Aramco to Acquire Stake in JV Petro Rabigh from Sumitomo Chemical, Reports Reuters
By Yuka Obayashi and Yousef Saba
TOKYO/DUBAI – Saudi Aramco will acquire a 22.5% stake in the petrochemical joint venture Petro Rabigh from Japan’s Sumitomo Chemical for $702 million, as announced by the companies on Wednesday. This move is part of a plan to address the financial challenges faced by the underperforming venture.
As part of the agreement, both Aramco and Sumitomo Chemical will each contribute $702 million in funding to Petro Rabigh and forgo a total of $1.5 billion in loans.

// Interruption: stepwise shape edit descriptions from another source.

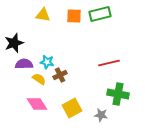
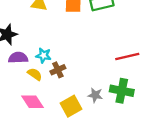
red line: (109, 63) -> (127, 57), moved
gray star: (101, 115) -> (95, 95), moved

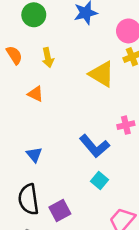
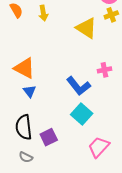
orange triangle: (36, 94) -> (24, 68), moved, size x1.6
cyan square: (100, 181) -> (82, 114), size x1.5

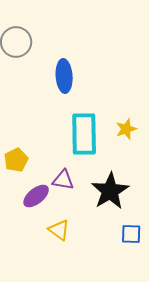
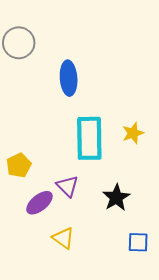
purple triangle: (63, 180) -> (68, 186), turned 35
black star: (110, 191) -> (116, 198), size x0.7

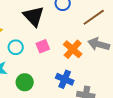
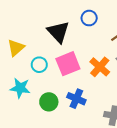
pink square: (43, 46) -> (68, 64), size x1.6
blue cross: (65, 79) -> (76, 99), moved

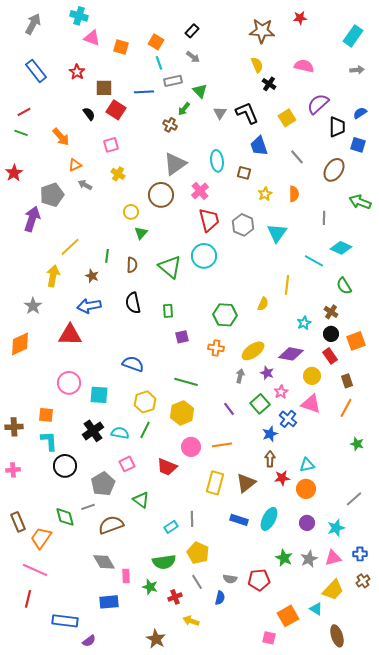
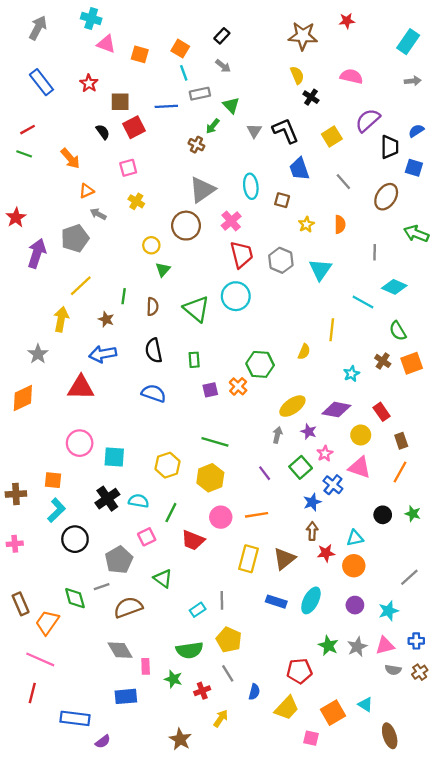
red square: (116, 110) -> (134, 127), turned 30
red star: (14, 173) -> (16, 217), moved
gray pentagon: (52, 195) -> (75, 238), moved
black circle: (331, 334) -> (383, 515), moved
orange square: (356, 341) -> (412, 363), moved
orange cross: (216, 348) -> (238, 386), moved, turned 35
blue semicircle: (133, 364) -> (154, 393), moved
green line: (145, 430) -> (171, 513), moved
cyan L-shape: (49, 441) -> (56, 510), turned 50
gray semicircle: (230, 579) -> (393, 670), moved
yellow trapezoid: (333, 590) -> (287, 708), moved
yellow arrow: (191, 621) -> (221, 718), turned 105

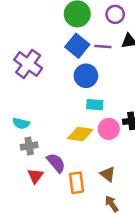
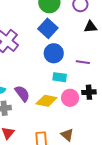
purple line: (103, 46) -> (83, 62), moved
purple semicircle: (56, 163) -> (22, 93), moved

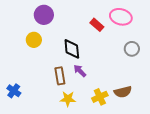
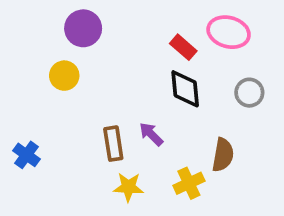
black diamond: (72, 49) -> (185, 89), moved
blue cross: (14, 91) -> (26, 155), moved
brown semicircle: (123, 92) -> (223, 155), moved, turned -66

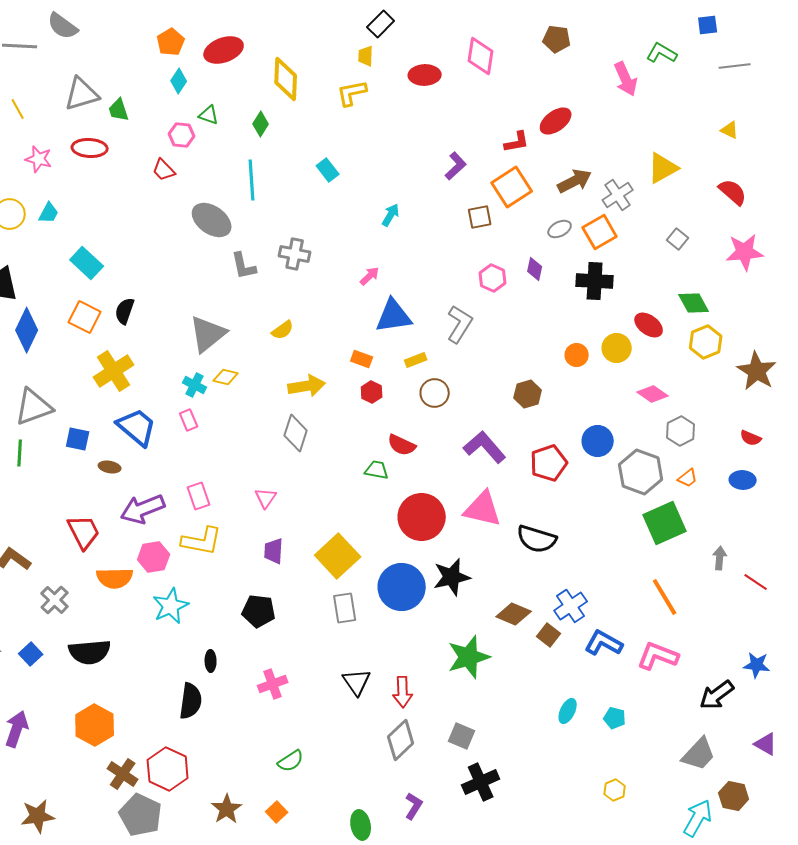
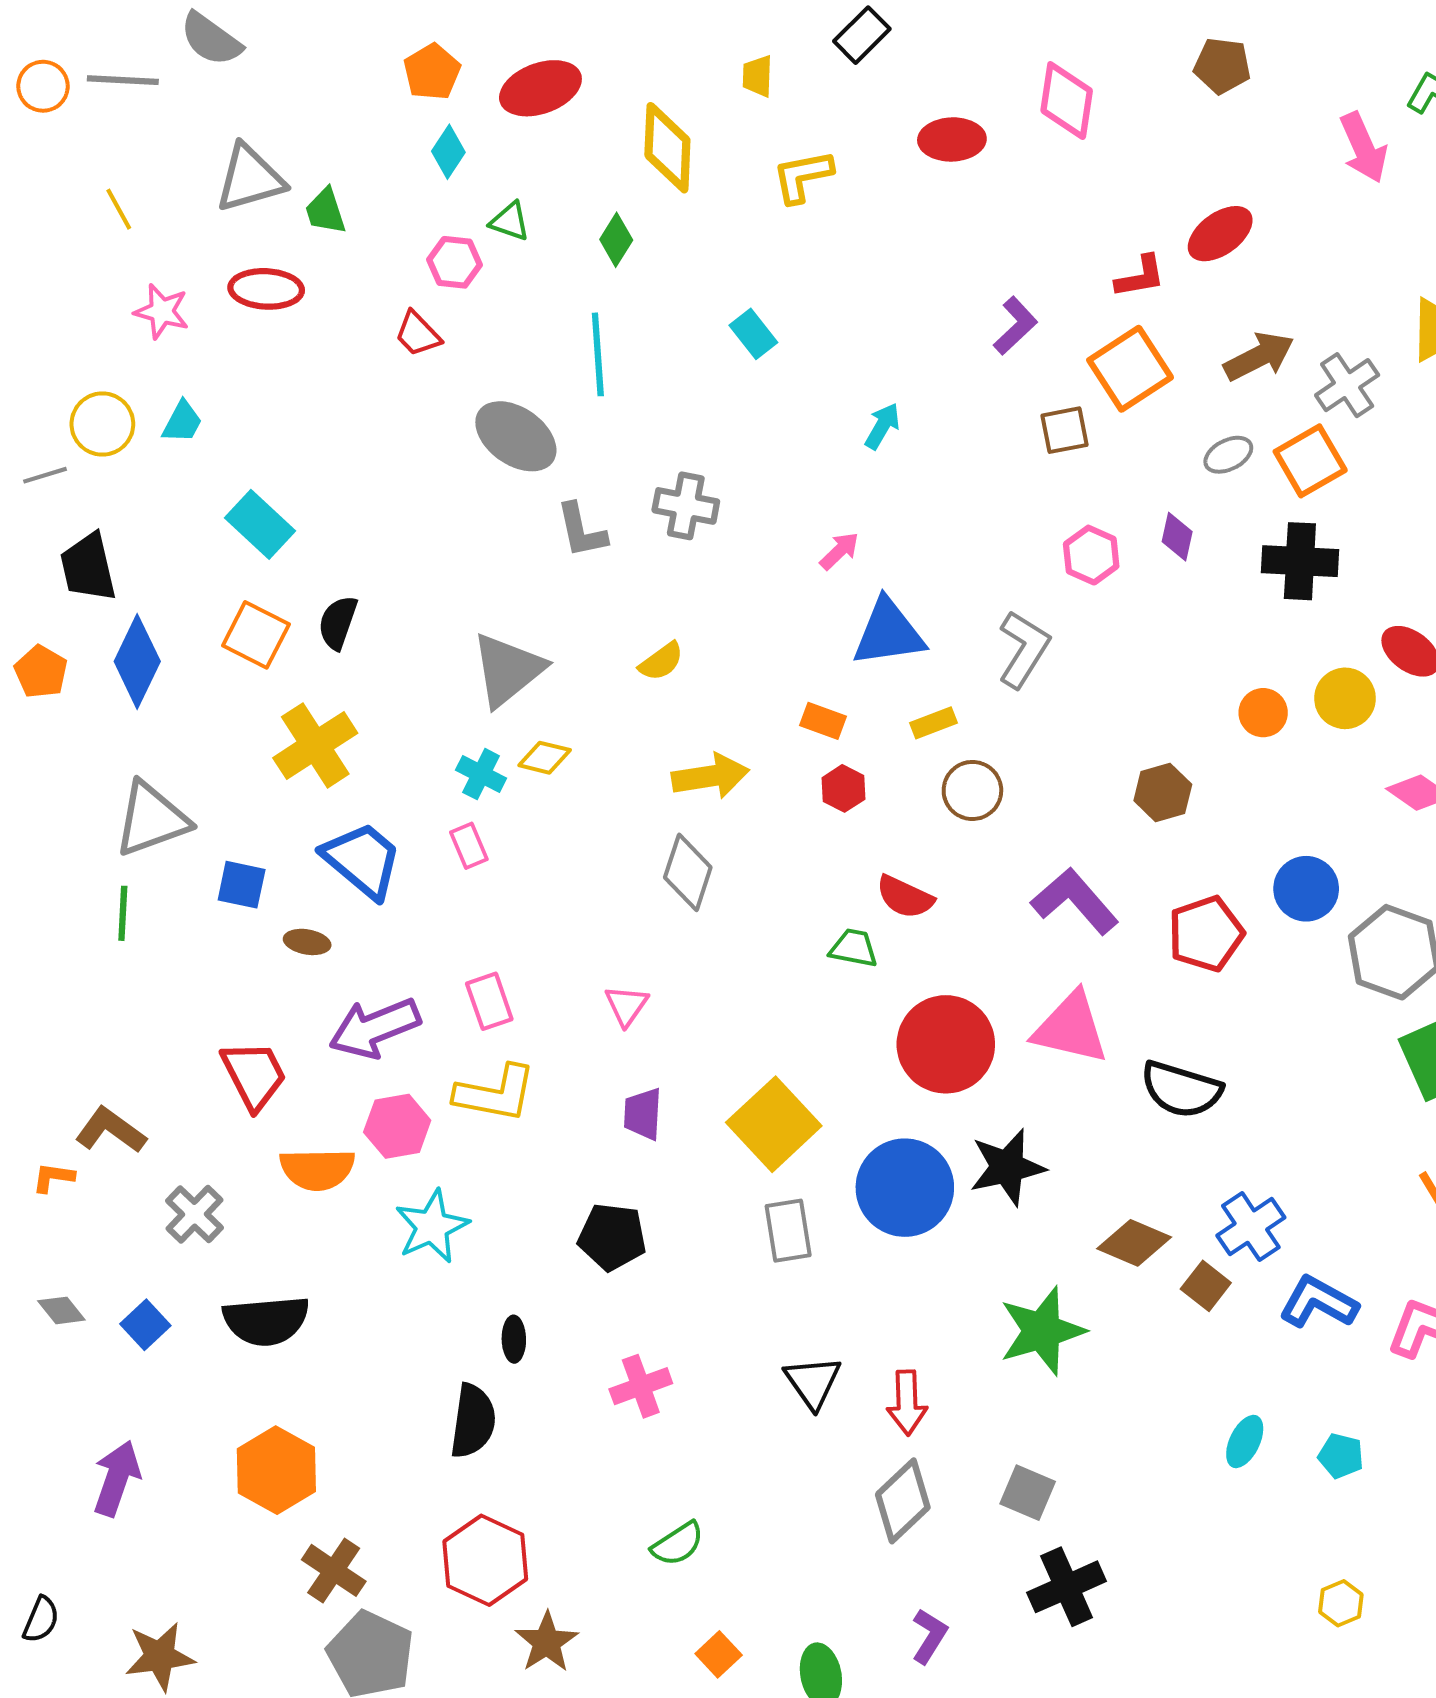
yellow trapezoid: (366, 56) -> (757, 76), moved
red hexagon: (168, 769) -> (485, 1560), moved
orange square: (277, 812) -> (719, 1654), moved

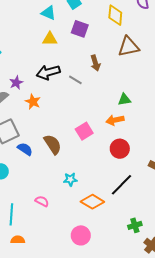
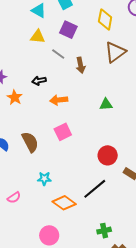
brown triangle: (129, 47) -> (115, 52), turned -30
black arrow: (48, 72) -> (39, 81), moved, size x0.6
gray line: (75, 80) -> (58, 54), moved
orange arrow: (115, 120) -> (59, 100), moved
red circle: (120, 149) -> (108, 155), moved
pink semicircle: (42, 201) -> (14, 198), turned 112

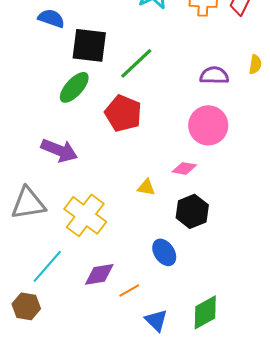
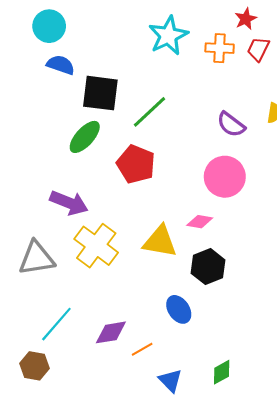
purple semicircle: (214, 75) -> (231, 124), turned -144
yellow triangle: (146, 187) -> (160, 241), size x1.8
yellow cross: (85, 215) -> (96, 246), moved
green diamond: (205, 312) -> (222, 372), size x0.7

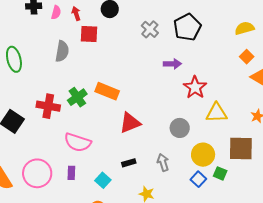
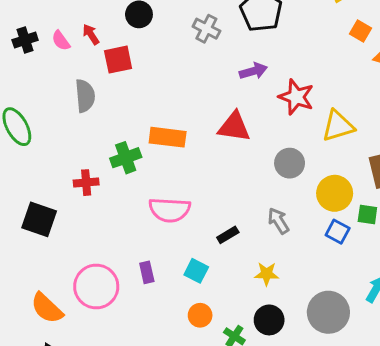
pink semicircle: (56, 12) -> (61, 41), turned 144
green cross: (77, 97) -> (126, 158), turned 30
red cross: (48, 106) -> (86, 183), size x0.7
red triangle: (130, 123) -> (234, 127), moved, turned 45
pink semicircle: (78, 142) -> (170, 210), moved

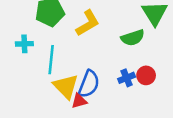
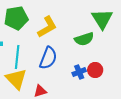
blue semicircle: (89, 84) -> (48, 58), moved
yellow triangle: (66, 86) -> (16, 79), moved

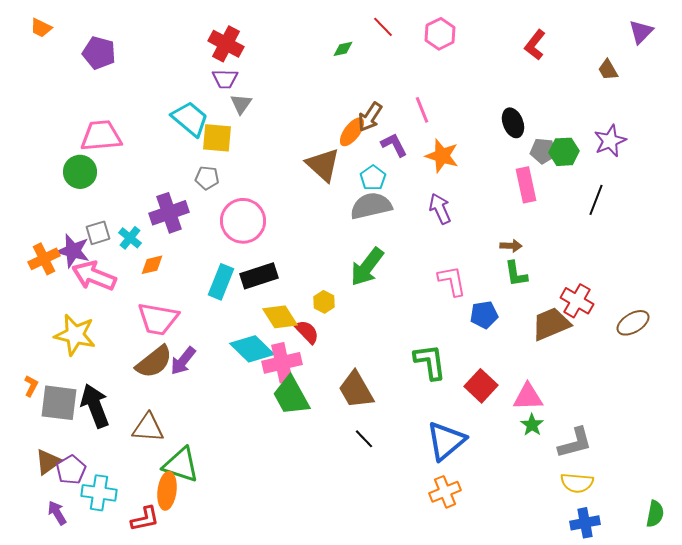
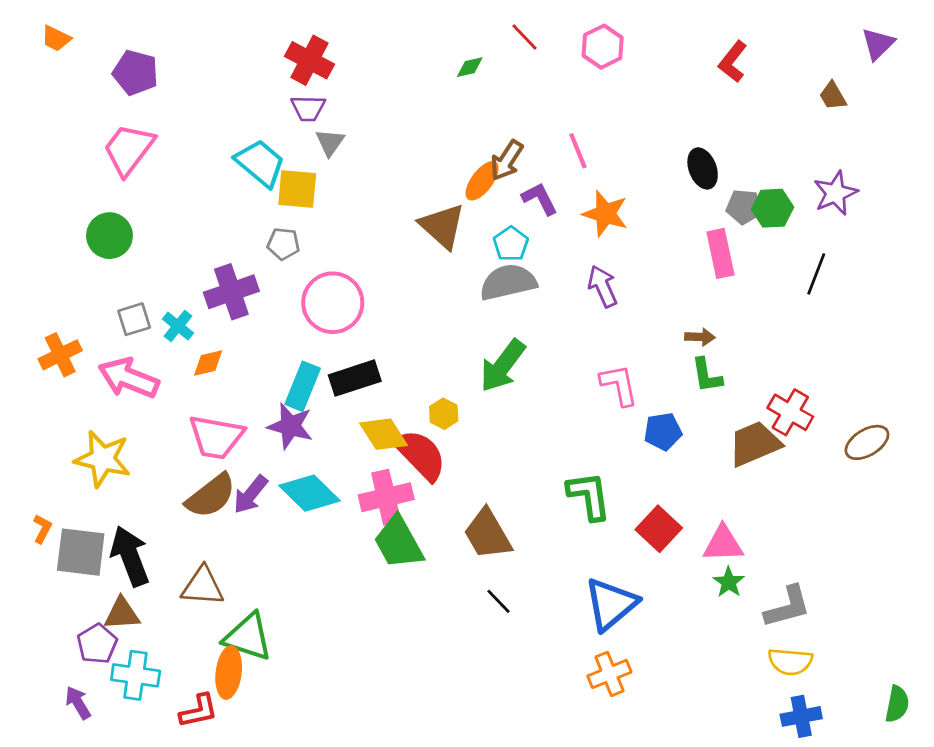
pink trapezoid: (101, 136) -> (129, 149), moved, turned -48
purple star: (73, 251) -> (290, 426), moved
red semicircle: (307, 332) -> (420, 455), size x1.6
cyan diamond: (252, 349) -> (309, 493), moved
brown triangle: (48, 462) -> (122, 614), moved, turned 32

By the end of June, Petro Rabigh reported accumulated losses amounting to 8.871 billion riyals, approximately $2.36 billion, which constitutes over 53% of its share capital. This financial situation has triggered requirements under Saudi law, which mandates that if a company’s losses exceed half of its issued capital, it must propose corrective actions within 60 days. Furthermore, an extraordinary general meeting must be convened within 180 days to either take measures to rectify the losses or consider the dissolution of the company.
With this transaction, Sumitomo Chemical’s ownership in the venture will decrease to 15%, while Aramco’s stake will rise to 60%. The remaining 25% will continue to be held by stock market investors.
Petro Rabigh attributed its accumulated losses primarily to unfavorable market conditions that led to reduced or negative profit margins on refined and petrochemical products, coupled with increased finance costs due to rising interest rates.
The agreement is part of Aramco’s strategy to expand in downstream markets like refining, while it also aligns with Sumitomo Chemical’s shift from commodity chemicals to specialty chemicals.
"While we initially decided not to increase our exposure to Petro Rabigh, we have designed a plan to cash out our stake and reinvest the funds into the joint venture," stated Sumitomo Chemical President Keiichi Iwata. "We believe this strategy presents the best option."
When asked about the possibility of further reducing its stake in Petro Rabigh, Iwata confirmed, "No such plan at present."
Sumitomo Chemical is expected to report a pretax loss of 27 billion yen in the July-September quarter due to this deal, but it will maintain its annual profit forecast issued in April.